In a risk vs. rewards scenario, the risk of losing 4500+ American lives was not worth Saddam's life. Had your favorite Shrub maintained his focus upon the perpetrators of 9/11, the potential reward (at the time) to the US of OBL's life and/or a dagger in al Qaeda's heart was much greater than that of Saddam's life, especially when you factor in what proved to be a prolonged war in Iraq. Originally Posted by bigtex
There may be an intelligent case to be made against the Iraq war, but you are obviously too stupid to make it. If it was a strategic mistake to remove Saddam, the costs are irrelevant. If it was a mistake, would it be any less of a mistake had we only lost 300 American lives (as in the 1991 Gulf War)? You imply that getting rid of Saddam was a proper and worthy strategic goal, provided it didn't cost us much. So all-wise & all-knowing littledix, at what point did it become a "mistake of historic proportions"? When we lost 500 lives? 2,000 lives? 4,000 lives? You obviously know how to pinpoint these things, right?

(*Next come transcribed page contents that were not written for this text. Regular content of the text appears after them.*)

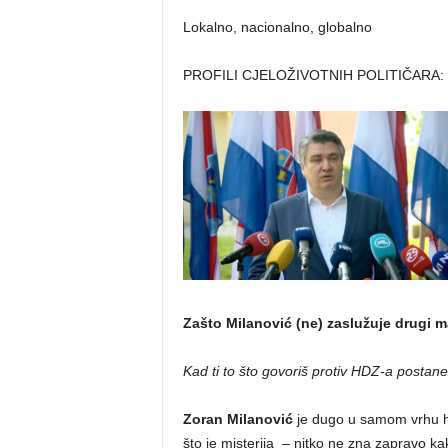
Lokalno, nacionalno, globalno
PROFILI CJELOŽIVOTNIH POLITIČARA
Zašto Milanović (ne) zaslužuje drugi 
Kad ti to što govoriš protiv HDZ-a postane 
Zoran Milanović
je dugo u samom vrhu hr
što je misterija – nitko ne zna zapravo ka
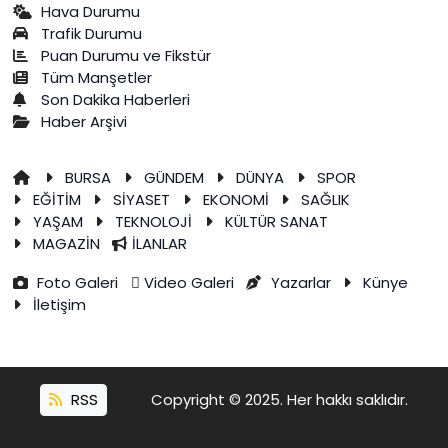
Hava Durumu
Trafik Durumu
Puan Durumu ve Fikstür
Tüm Manşetler
Son Dakika Haberleri
Haber Arşivi
BURSA
GÜNDEM
DÜNYA
SPOR
EĞİTİM
SİYASET
EKONOMİ
SAĞLIK
YAŞAM
TEKNOLOJİ
KÜLTÜR SANAT
MAGAZİN
İLANLAR
Foto Galeri
Video Galeri
Yazarlar
Künye
İletişim
RSS
Copyright © 2025. Her hakkı saklıdır.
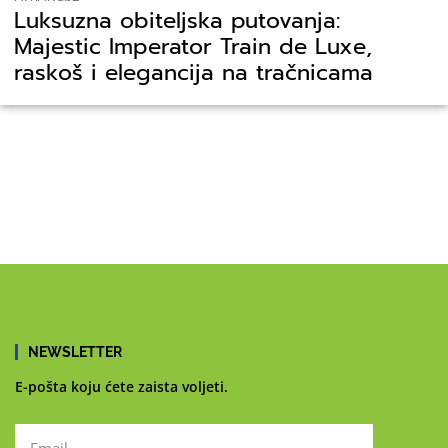
Luksuzna obiteljska putovanja:
Majestic Imperator Train de Luxe,
raskoš i elegancija na tračnicama
NEWSLETTER
E-pošta koju ćete zaista voljeti.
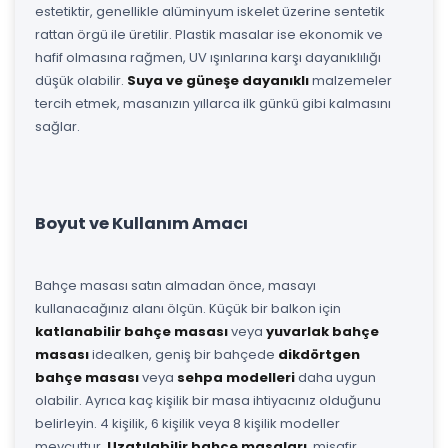
estetiktir, genellikle alüminyum iskelet üzerine sentetik
rattan örgü ile üretilir. Plastik masalar ise ekonomik ve
hafif olmasına rağmen, UV ışınlarına karşı dayanıklılığı
düşük olabilir.
Suya ve güneşe dayanıklı
malzemeler
tercih etmek, masanızın yıllarca ilk günkü gibi kalmasını
sağlar.
Boyut ve Kullanım Amacı
Bahçe masası satın almadan önce, masayı
kullanacağınız alanı ölçün. Küçük bir balkon için
katlanabilir bahçe masası
veya
yuvarlak bahçe
masası
idealken, geniş bir bahçede
dikdörtgen
bahçe masası
veya
sehpa modelleri
daha uygun
olabilir. Ayrıca kaç kişilik bir masa ihtiyacınız olduğunu
belirleyin. 4 kişilik, 6 kişilik veya 8 kişilik modeller
mevcuttur.
Uzatılabilir bahçe masaları
, misafir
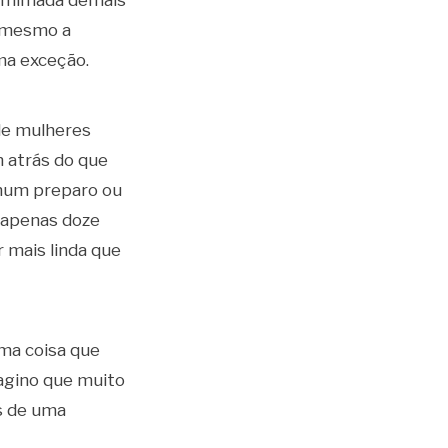
e mesmo a
ma exceção.
 de mulheres
m atrás do que
hum preparo ou
a apenas doze
r mais linda que
ma coisa que
agino que muito
s de uma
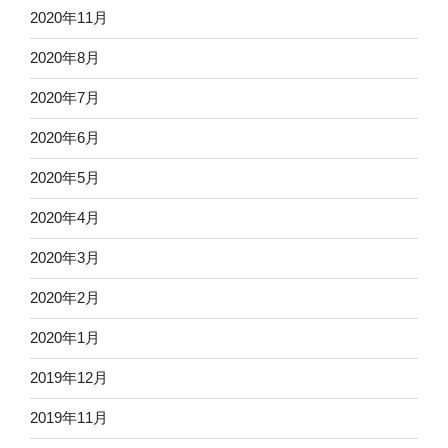
2020年11月
2020年8月
2020年7月
2020年6月
2020年5月
2020年4月
2020年3月
2020年2月
2020年1月
2019年12月
2019年11月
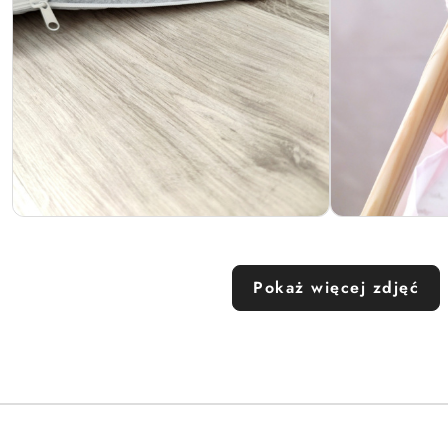
Pokaż więcej zdjęć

Your argument about Iraq causing us to lose focus on al queda is unconvincing. Why couldn't we do both - remove Saddam and eliminate OBL? Between 2003-2008, Bush did a pretty good job of decimating (if not decapitating) al queda at the same time we were in Iraq. What more should he have done? Should we have invaded Pakistan (in pursuit of bin laden) instead of Iraq? Would that have been a wise strategic move? I don't think so.
Like a limp little dick, you completely duck the question of whether the far greater human and financial costs of WW2 were worth incurring.